3e mandat d’Alassane Ouattara : "Il faut qu’on respecte ce qu’on écrit" (Laurent Gbagbo)

 

Après neuf ans de silence, l’ex-président ivoirien Laurent Gbagbo s'est exprimé  jeudi à Bruxelles, en indiquant  qu’"il faut qu’on respecte ce qu’on écrit", suite au projet d’Alassane Ouattara de briguer un  3e mandat, dans une interview accordée à TV5 monde.

"Pourquoi on veut faire un troisième mandat ? Il faut qu'on respecte ce qu'on écrit.

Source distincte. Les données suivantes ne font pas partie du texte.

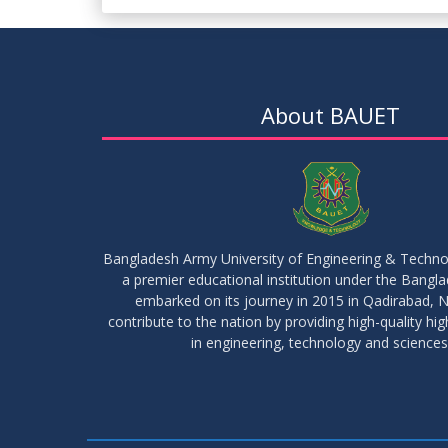
About BAUET
Bangladesh Army University of Engineering & Techn
a premier educational institution under the Bangl
embarked on its journey in 2015 in Qadirabad, N
contribute to the nation by providing high-quality hi
in engineering, technology and sciences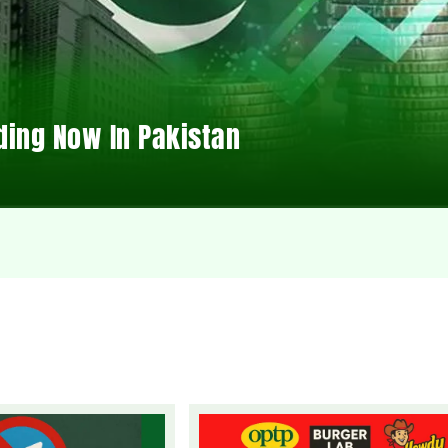
ding Now In Pakistan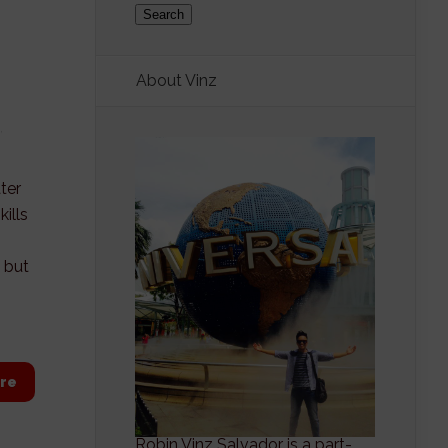
About Vinz
,
ter
ills
 but
re
Robin Vinz Salvador is a part-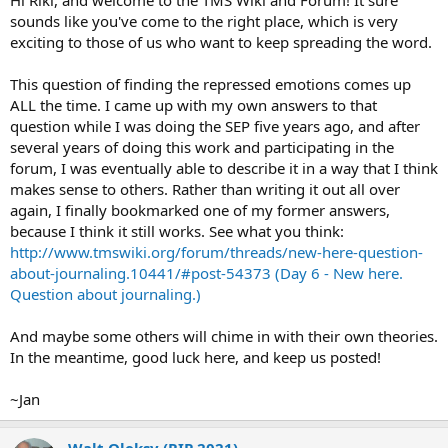
Hi Riki, and welcome to the TMS Wiki and Forum! It sure
sounds like you've come to the right place, which is very
exciting to those of us who want to keep spreading the word.
This question of finding the repressed emotions comes up
ALL the time. I came up with my own answers to that
question while I was doing the SEP five years ago, and after
several years of doing this work and participating in the
forum, I was eventually able to describe it in a way that I think
makes sense to others. Rather than writing it out all over
again, I finally bookmarked one of my former answers,
because I think it still works. See what you think:
http://www.tmswiki.org/forum/threads/new-here-question-
about-journaling.10441/#post-54373 (Day 6 - New here.
Question about journaling.)
And maybe some others will chime in with their own theories.
In the meantime, good luck here, and keep us posted!
~Jan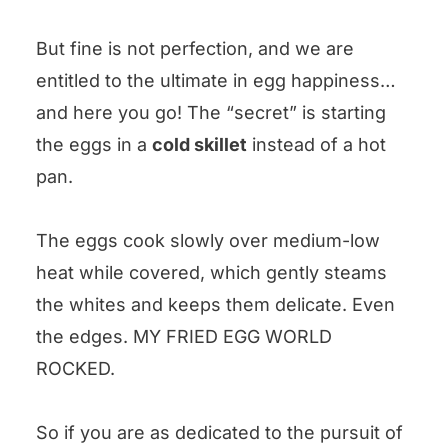
But fine is not perfection, and we are
entitled to the ultimate in egg happiness…
and here you go! The “secret” is starting
the eggs in a
cold skillet
instead of a hot
pan.
The eggs cook slowly over medium-low
heat while covered, which gently steams
the whites and keeps them delicate. Even
the edges. MY FRIED EGG WORLD
ROCKED.
So if you are as dedicated to the pursuit of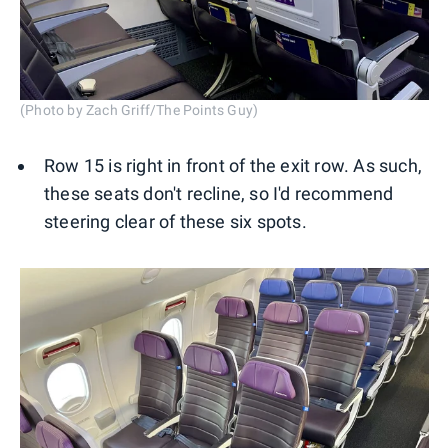
(Photo by Zach Griff/The Points Guy)
Row 15 is right in front of the exit row. As such,
these seats don't recline, so I'd recommend
steering clear of these six spots.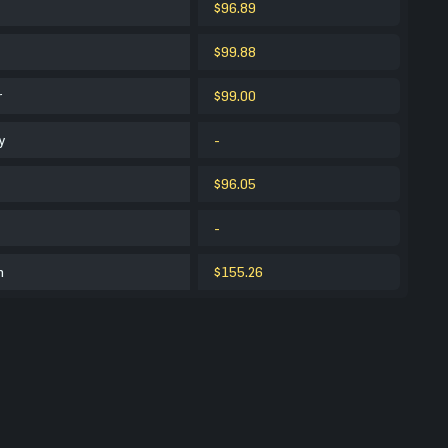
$96.89
$99.88
r
$99.00
y
-
$96.05
-
m
$155.26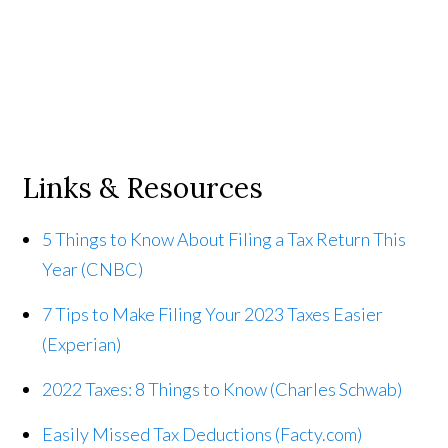
Links & Resources
5 Things to Know About Filing a Tax Return This
Year (CNBC)
7 Tips to Make Filing Your 2023 Taxes Easier
(Experian)
2022 Taxes: 8 Things to Know (Charles Schwab)
Easily Missed Tax Deductions (Facty.com)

Il faut qu'on respecte ce qu'on dit", a déclaré M. Gbagbo parlant de la constitution.

Depuis l’annonce de la candidature du président sortant Alassane Ouattara  pour briguer un 3e mandat, l’opposition a organisé des manifestations "pacifique aux mains nues" pour contester cette décision jugée d’"anticonstitutionnelle" et d’"illégale". Déterminée "à aller jusqu’au bout", la plateforme de l’opposition a lancé l’appel à la "désobéissance civile" qui "vise à empêcher le processus électoral" pour protester contre "le 1er mandat de la 3e République".

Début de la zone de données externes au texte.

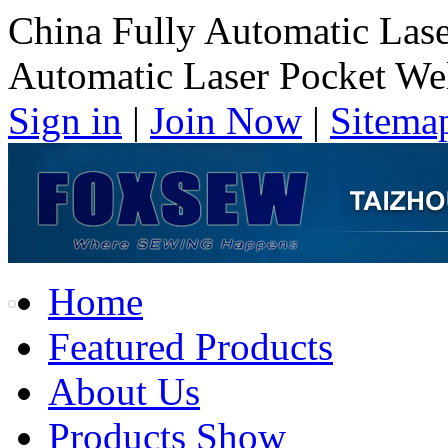
China Fully Automatic Las
Automatic Laser Pocket We
Sign in
|
Join Now
|
Sitema
Home
Featured Products
About Us
Products Show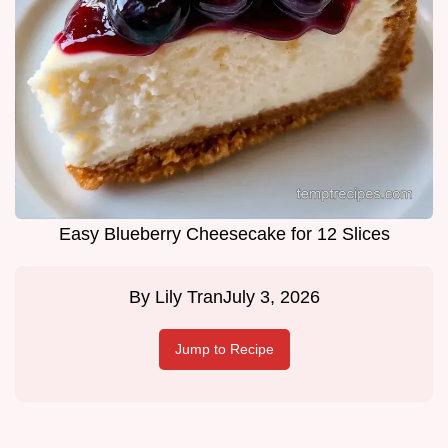
Easy Blueberry Cheesecake for 12 Slices
By
Lily Tran
July 3, 2026
Jump to Recipe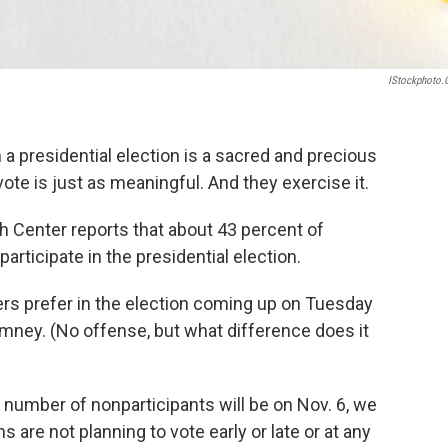
IStockphoto
 a presidential election is a sacred and precious
ote is just as meaningful. And they exercise it.
h Center reports that about 43 percent of
articipate in the presidential election.
rs prefer in the election coming up on Tuesday
ney. (No offense, but what difference does it
l number of nonparticipants will be on Nov. 6, we
 are not planning to vote early or late or at any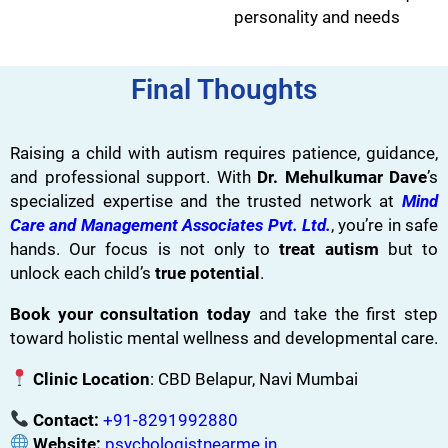
personality and needs
Final Thoughts
Raising a child with autism requires patience, guidance,
and professional support. With
Dr. Mehulkumar Dave
’s
specialized expertise and the trusted network at
Mind
Care and Management Associates Pvt. Ltd.
, you’re in safe
hands. Our focus is not only to
treat autism
but to
unlock each child’s
true potential
.
Book your consultation today
and take the first step
toward holistic mental wellness and developmental care.
Clinic Location
: CBD Belapur, Navi Mumbai
Contact:
+91-8291992880
Website:
psychologistnearme.in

Le fondateur du Front populaire ivoirien (FPI), a souligné que "le nombre de mandat est limité à deux" selon la constitution du pays.

Affirmant être du "côté de l’opposition", l’homme d’Etat a par ailleurs invité à la discussion, à la négociation pour trouver un consensus avant la présidentielle.

Selon lui, il est encore "temps de se parler", prévenant que "ce qui nous attend après le 31 octobre, c’est la catastrophe".

Acquitté en 2019 par la Cour pénale internationale (CPI), après avoir été accusé de crime contre l’humanité suite à la crise postélectorale de 2010, Laurent Gbagbo attend toujours son passeport qui est "en cours de traitement" pour pouvoir rentrer en Côte d’Ivoire.